The monitoring is enabled by default, but can be disabled by setting the "interval" to a negative value or 0.

As stated, it only monitors managed threads created by Tomcat's HTTP/AJP thread pools.

Monitoring all JVM threads is also an option, but may require more code and might lead to many false positives..? The most important thing is to detect problems with stuck HTTP/AJP threads.

TODOs:

-Should the thread monitor properties be moved to server.xml instead of being System properties?
-Add JMX notification when hung thread detected/hung thread finished


I have no problem understanding that such a feature might not be seen as useful for everybody. We will continue to patch our own version of Tomcat anyway :)

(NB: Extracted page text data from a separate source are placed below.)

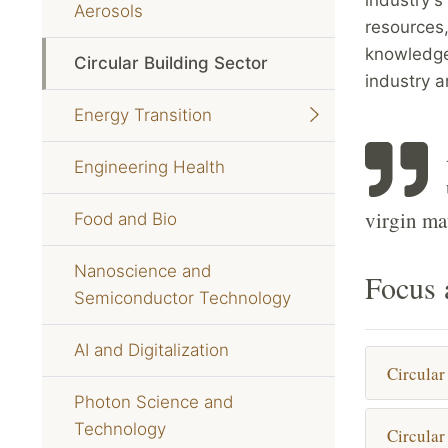
Aerosols
resources,
knowledge
Circular Building Sector
industry 
Energy Transition
Engineering Health
virgin mat
Food and Bio
Nanoscience and
Focus 
Semiconductor Technology
AI and Digitalization
Circular
Photon Science and
Technology
Circular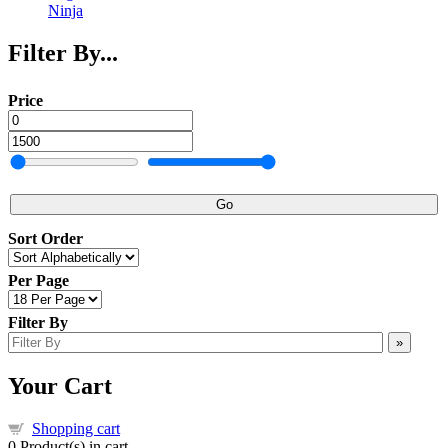
Ninja
Filter By...
Price
Go
Sort Order
Per Page
Filter By
»
Your Cart
Shopping cart
0
Product(s) in cart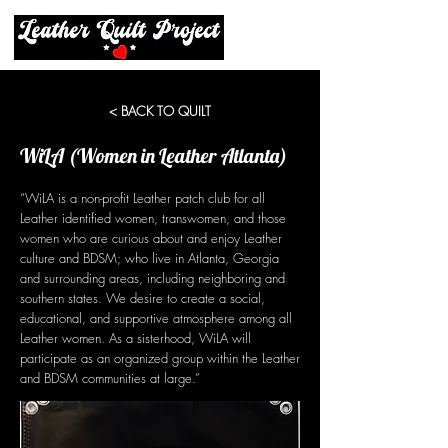
< BACK TO QUILT
WiLA (Women in Leather Atlanta)
“WiLA is a non-profit Leather patch club for all
Leather identified women, transwomen, and those
women who are curious about and enjoy Leather
culture and BDSM; who live in Atlanta, Georgia
and surrounding areas, including neighboring and
southern states. We desire to create a social,
educational, and supportive atmosphere among all
Leather women. As a sisterhood, WiLA will
participate as an organized group within the Leather
and BDSM communities at large.”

Comment 8 Pid 2010-12-29 16:47:42 UTC

If I understand the patch correctly, I disagree with the idea of an arbitrary (even if configurable) time threshold per thread.

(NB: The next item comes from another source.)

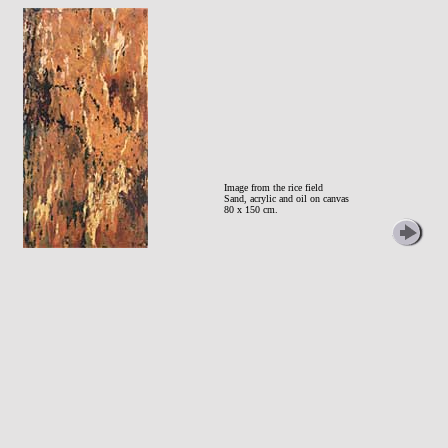
Image from the rice field
Sand, acrylic and oil on canvas
80 x 150 cm.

A long running thread is not necessarily a broken one; there are existing methods in JMX for identifying deadlocked threads.

The same could be achieved with a Valve in the request processing pipeline, without modifying the Executor.

Comment 9 TomLu 2011-03-14 10:30:23 UTC

Created attachment 26769 [details]
New Valve: StuckThreadDetectionValve

Looking at the source, a Valve seems like a much better place for such code as you wrote. However, I still think we need some kind of a threshold (configurable or not). Deadlocked threads are not the only problem we can face. We are often experiencing problems with erronous data in our DB, which causes loops to occur. Http client request without any configured read or connect timeout can also cause a thread to appear "stuck". The threads this Valve should monitor are HTTP/AJP processor threads only (not user threads), and these threads should _normally_ not be processing long running requests. Such requests should preferably be allocated to a separate thread if possible. Users who do need to execute long running request in the HTTP/AJP threads can choose not to use this Valve. This seems to be the spirit of Tomcat 7.x: create tools to help users improve their apps (Ref memory leakage detection logic). In many servers, the main HTTP request threads are considered a limited resource, and thus if such threads are running for too long, the pool will eventually be depleted. This is the case for WebSphere, which has a default max pool size of 50, and a configurable threshold for it's "hung thread detection" (Default 600 seconds). A valve for detecting "long running threads" can be quite helpful not only in development, but also in production environments in many cases. This valve should probably be disabled by default.
 
I have now moved the code i previously posted to a Valve. I have attached a patch for Tomcat 7.0.11 if anyone wants to add stuck thread detection logic to their Tomcat instance.

Comment 10 Sylvain Laurent 2011-04-07 17:33:10 UTC

Tom, thanks for your contribution. I committed the valve to trunk http://svn.apache.org/viewvc?view=revision&revision=1090003 with the following changes :

- fixed a race condition
- removed the minimum check for the threshold
- allowed any Container
- added other information in the logged warning (request, threshold)
- exposed as JMX, including the IDS of the stuck thread
- documentation

it will be available in tomcat 7.0.13

Comment 11 Konstantin Kolinko 2012-06-19 12:45:58 UTC

Created attachment 28961 [details]
2012-06-19_tc6_50306_StuckThreadDetectionValve.patch

Port of StuckThreadDetectionValve to Tomcat 6

I've also implemented the following additional features
(will apply to Tomcat 7 today, will be in 7.0.29):
- getStuckThreadNames() property, inspectable through JMX
- added thread ids to the log messages

Comment 12 Konstantin Kolinko 2012-06-20 09:06:47 UTC

Created attachment 28966 [details]
2012-06-20_tc6_50306_StuckThreadDetectionValve.patch

Updated documentation and MBean description,
aligning proposed patch with Tomcat 7.

Comment 13 Konstantin Kolinko 2012-07-02 14:31:27 UTC

StuckThreadDetectionValve added to Tomcat 6 in r1356246 and will be in 6.0.36.